Tag Archives: Python

Raspberry Pi – Translator

via Wolf Paulus » Embedded | Wolf Paulus

Recently, I described how to perform speech recognition on a Raspberry Pi, using the on device sphinxbase / pocketsphinx open source speech recognition toolkit. This approach works reasonably well, but with high accuracy, only for a relatively small dictionary of words.

Like the article showed, pocketsphinx works great on a Raspberry Pi to do keyword spotting, for instance to use your voice, to launch an application. General purpose speech recognition however, is still best performed, using one of the prominent web services.

Speech Recognition via Google Service

Google’s speech recognition and related services used to be accessible and easy to integrate. Recently however, they got much more restrictive and (hard to belief, I know) Microsoft is now the place to start, when looking for decent speech related services. Still, let’s start with Google’s Speech Recognition Service, which requires an FLAC (Free Lossless Audio Codec) encoded voice sound file.

Google API Key

Accessing Google’s speech recognition service requires an API key, available through the Google Developers Console.
I followed these instructions for Chromium Developers and while the process is a little involved, even intimidating, it’s manageable.
I created a project and named in TranslatorPi and selected the following APIs for this project:

Goggle Developer Console: Enabled APIs for this project

Goggle Developer Console: Enabled APIs for this project

The important part is to create an API Key for public access.
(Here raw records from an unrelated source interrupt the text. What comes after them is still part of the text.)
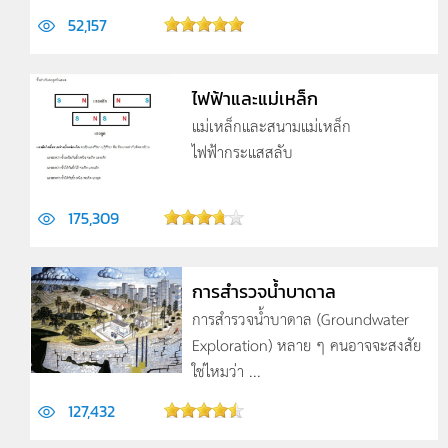
52,157
ไฟฟ้าและแม่เหล็ก
แม่เหล็กและสนามแม่เหล็ก
ไฟฟ้ากระแสสลับ
175,309
การสำรวจน้ำบาดาล
การสำรวจน้ำบาดาล (Groundwater
Exploration) หลาย ๆ คนอาจจะสงสัย
ใช่ไหมว่า ...
127,432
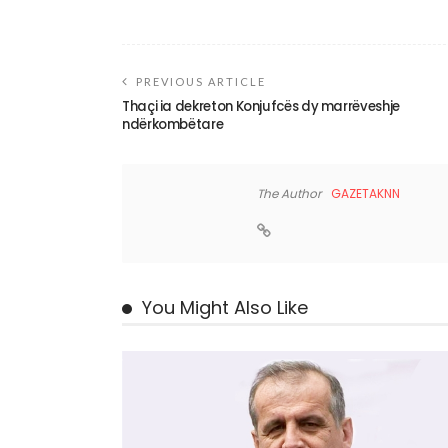
PREVIOUS ARTICLE
Thaçi ia dekreton Konjufcës dy marrëveshje
ndërkombëtare
The Author
GAZETAKNN
You Might Also Like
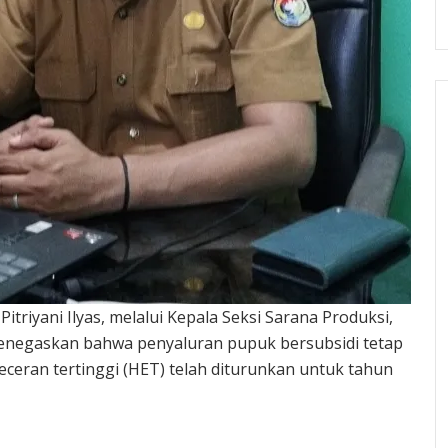
riyani Ilyas, melalui Kepala Seksi Sarana Produksi,
menegaskan bahwa penyaluran pupuk bersubsidi tetap
eceran tertinggi (HET) telah diturunkan untuk tahun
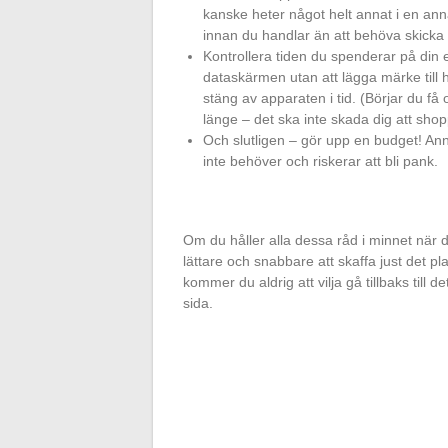
kanske heter något helt annat i en anna
innan du handlar än att behöva skicka ti
Kontrollera tiden du spenderar på din e
dataskärmen utan att lägga märke till h
stäng av apparaten i tid. (Börjar du få on
länge – det ska inte skada dig att shop
Och slutligen – gör upp en budget! An
inte behöver och riskerar att bli pank.
Om du håller alla dessa råd i minnet när
lättare och snabbare att skaffa just det p
kommer du aldrig att vilja gå tillbaks till 
sida.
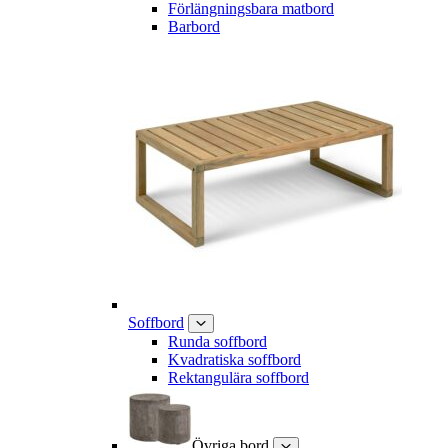
Förlängningsbara matbord
Barbord
Soffbord
Runda soffbord
Kvadratiska soffbord
Rektangulära soffbord
Övriga bord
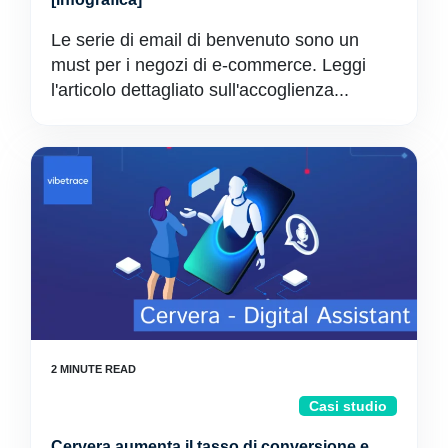
Le serie di email di benvenuto sono un
must per i negozi di e-commerce. Leggi
l'articolo dettagliato sull'accoglienza...
Casi studio
Cervera aumenta il tasso di conversione e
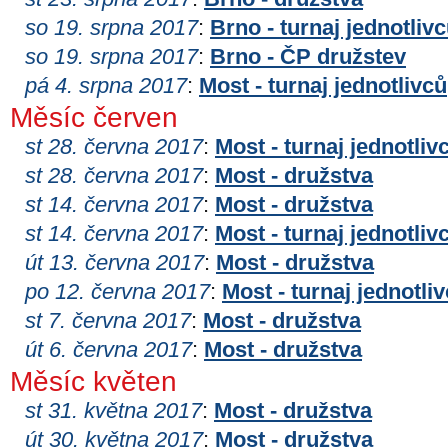
so 19. srpna 2017
:
Brno - turnaj jednotliv
so 19. srpna 2017
:
Brno - ČP družstev
pá 4. srpna 2017
:
Most - turnaj jednotlivců
Měsíc červen
st 28. června 2017
:
Most - turnaj jednotliv
st 28. června 2017
:
Most - družstva
st 14. června 2017
:
Most - družstva
st 14. června 2017
:
Most - turnaj jednotliv
út 13. června 2017
:
Most - družstva
po 12. června 2017
:
Most - turnaj jednotli
st 7. června 2017
:
Most - družstva
út 6. června 2017
:
Most - družstva
Měsíc květen
st 31. května 2017
:
Most - družstva
út 30. května 2017
:
Most - družstva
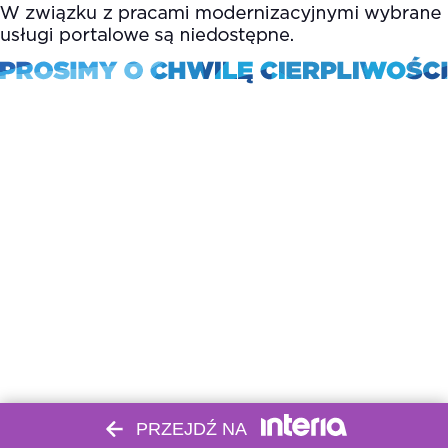
PRZEJDŹ NA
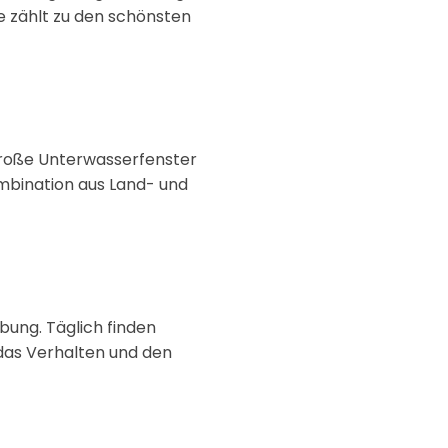
ge zählt zu den schönsten
große Unterwasserfenster
ombination aus Land- und
bung. Täglich finden
das Verhalten und den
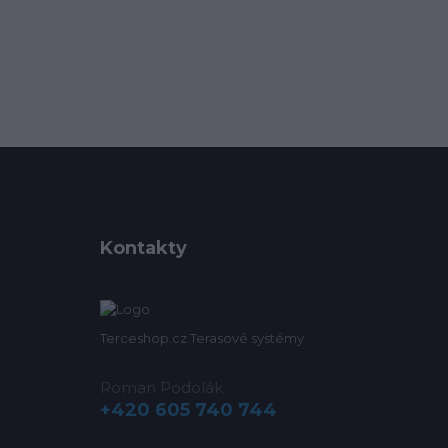
Kontakty
Terceshop.cz Terasové systémy
Roman Podolák
+420 605 740 744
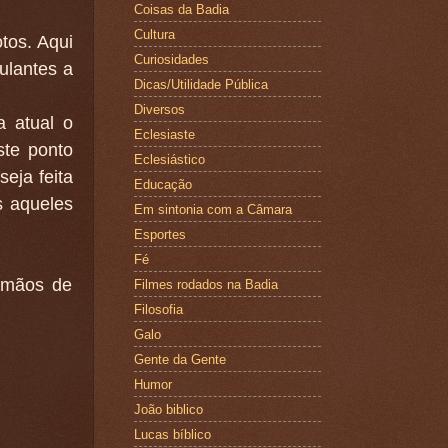
Coisas da Badia
Cultura
tos. Aqui
Curiosidades
ulantes a
Dicas/Utilidade Pública
Diversos
a atual o
Eclesiaste
ste ponto
Eclesiástico
eja feita
Educação
s aqueles
Em sintonia com a Câmara
Esportes
Fé
 mãos de
Filmes rodados na Badia
Filosofia
Galo
Gente da Gente
Humor
João biblico
Lucas bíblico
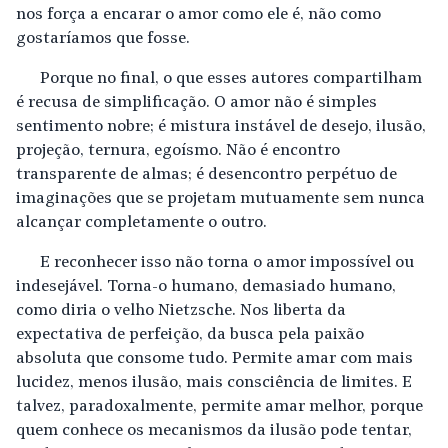
nos força a encarar o amor como ele é, não como
gostaríamos que fosse.
Porque no final, o que esses autores compartilham
é recusa de simplificação. O amor não é simples
sentimento nobre; é mistura instável de desejo, ilusão,
projeção, ternura, egoísmo. Não é encontro
transparente de almas; é desencontro perpétuo de
imaginações que se projetam mutuamente sem nunca
alcançar completamente o outro.
E reconhecer isso não torna o amor impossível ou
indesejável. Torna-o humano, demasiado humano,
como diria o velho Nietzsche. Nos liberta da
expectativa de perfeição, da busca pela paixão
absoluta que consome tudo. Permite amar com mais
lucidez, menos ilusão, mais consciência de limites. E
talvez, paradoxalmente, permite amar melhor, porque
quem conhece os mecanismos da ilusão pode tentar,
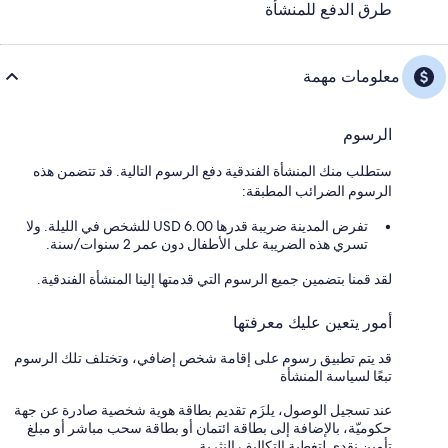
طرق الدفع للمنشأة
معلومات مهمة
الرسوم
ستطلب منك المنشأة الفندقية دفع الرسوم التالية. قد تتضمن هذه
الرسوم الضرائب المطبقة:
تفرض المدينة ضريبة قدرها 6.00 USD للشخص في الليلة. ولا
تسري هذه الضريبة على الأطفال دون عمر 2 سنوات/سنة.
لقد قمنا بتضمين جميع الرسوم التي قدمتها إلينا المنشأة الفندقية.
أمور يتعين عليك معرفتها
قد يتم تطبيق رسوم على إقامة شخص إضافي، وتختلف تلك الرسوم
تبعًا لسياسة المنشأة
عند تسجيل الوصول، يلزَم تقديم بطاقة هوية شخصية صادرة عن جهة
حكوميّة، بالإضافة إلى بطاقة ائتمان أو بطاقة سحب مباشر أو مبلغ
تأمين نقدي لتغطية التكاليف النثرية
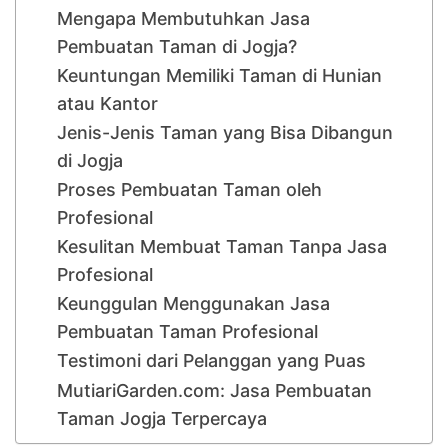
Mengapa Membutuhkan Jasa
Pembuatan Taman di Jogja?
Keuntungan Memiliki Taman di Hunian
atau Kantor
Jenis-Jenis Taman yang Bisa Dibangun
di Jogja
Proses Pembuatan Taman oleh
Profesional
Kesulitan Membuat Taman Tanpa Jasa
Profesional
Keunggulan Menggunakan Jasa
Pembuatan Taman Profesional
Testimoni dari Pelanggan yang Puas
MutiariGarden.com: Jasa Pembuatan
Taman Jogja Terpercaya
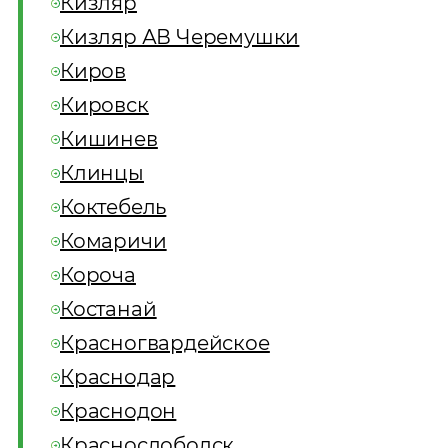
Кизляр
Кизляр АВ Черемушки
Киров
Кировск
Кишинев
Клинцы
Коктебель
Комаричи
Короча
Костанай
Красногвардейское
Краснодар
Краснодон
Краснослободск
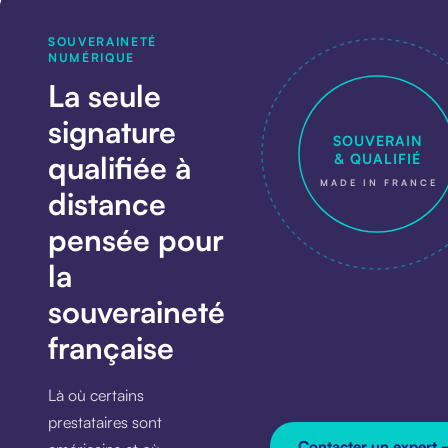
• SIGNATURE QUALIFIÉE • 
SOUVERAINETÉ
NUMÉRIQUE
La seule
signature
SOUVERAIN
qualifiée à
& QUALIFIÉ
MADE IN FRANCE
distance
pensée pour
la
souveraineté
française
Là où certains
prestataires sont
Contacter un expert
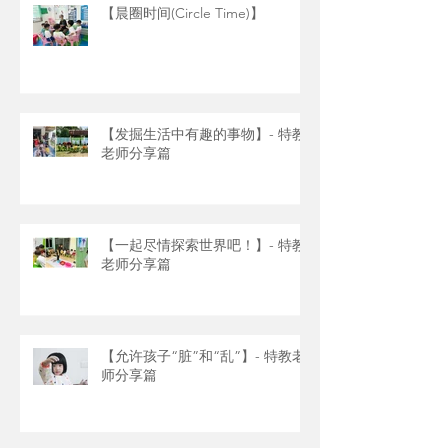
【晨圈时间(Circle Time)】
【发掘生活中有趣的事物】- 特教
老师分享篇
【一起尽情探索世界吧！】- 特教
老师分享篇
【允许孩子“脏”和“乱”】- 特教老
师分享篇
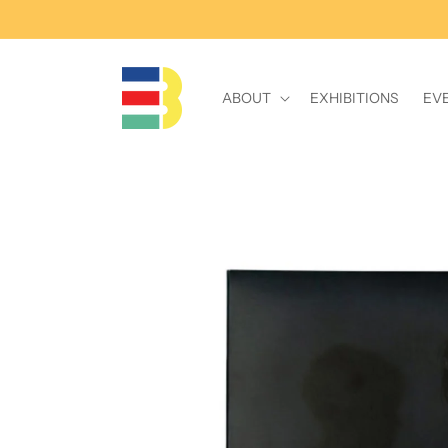
Skip to
content
ABOUT
EXHIBITIONS
EV
Skip to
product
information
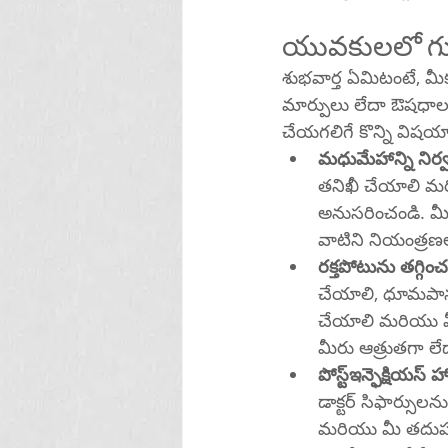
యువకులలో గుం
శుభవార్త ఏమిటంటే, మీ
మార్పులు లేదా ఔషధాలత
చేయగలిగే కొన్ని విషయ
మధుమేహాన్ని నిర
తనిఖీ చేయాలి మ
అనుసరించండి. మీర
వాటిని నియంత్రణ
రక్తపోటును తగ్గిం
చేయాలి, ధూమపాన
చేయాలి మరియు మీ
మీరు ఆత్రుతగా ల
పోస్ట్ఇన్ఫెక్షియస్ హా
డాక్టర్ సిఫార్స
మరియు మీ తదుపర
On the left side menu, select API & auth / Credentials. Here you can create the API key, a 40 character long alpha numeric string.

Installing tools and required libraries

Back on the Raspberry Pi, there are only a few more libraries needed, additionally to what was installed in the above mentioned on-device recognition project.

sudo apt-get install flac
sudo apt-get install python-requests
sudo apt-get install python-pycurl

Testing Google’s Recognition Service from a Raspberry Pi

I have the same audio setup as previously described, now allowing me to capture a FLAC encoded test recording like so:
arecord -D plughw:0,0 -f cd -c 1 -t wav -d 0 -q -r 16000 | flac - -s -f --best --sample-rate 16000 -o test.flac
..which does a high quality, wave type recording and pipes it into the flac encoder, which outputs ./test.flac

The following bash script will send the flac encoded voice sound to Google’s recognition service and display the received JSON response:

#!/bin/bash
# parameter 1 : file name, containg flac encoded voiuce recording
 
echo Sending FLAC encoded Sound File to Google:
key='<TRANSLATORPI API KEY>'
url='https://www.google.com/speech-api/v2/recognize?output=json&lang=en-us&key='$key
curl -i -X POST -H "Content-Type: audio/x-flac; rate=16000" --data-binary @$1 $url
echo '..all done'
Speech Recognition via Google Service - JSON Response

Speech Recognition via Google Service – JSON Response

{
  "result": [
    {
      "alternative": [
        {
          "transcript": "today is Sunday",
          "confidence": 0.98650438
        },
        {
          "transcript": "today it's Sunday"
        },
        {
          "transcript": "today is Sundy"
        },
        {
          "transcript": "today it is Sundy"
        },
        {
          "transcript": "today he is Sundy"
        }
      ],
      "final": true
    }
  ],
  "result_index": 0
}

More details about accessing the Google Speech API can be found here: https://github.com/gillesdemey/google-speech-v2

Building a Translator

Encoding doesn’t take long and the Google Speech Recognizer is the fastest in the industry, i.e. the transcription is available swiftly and we can send it for translation to yet another web service.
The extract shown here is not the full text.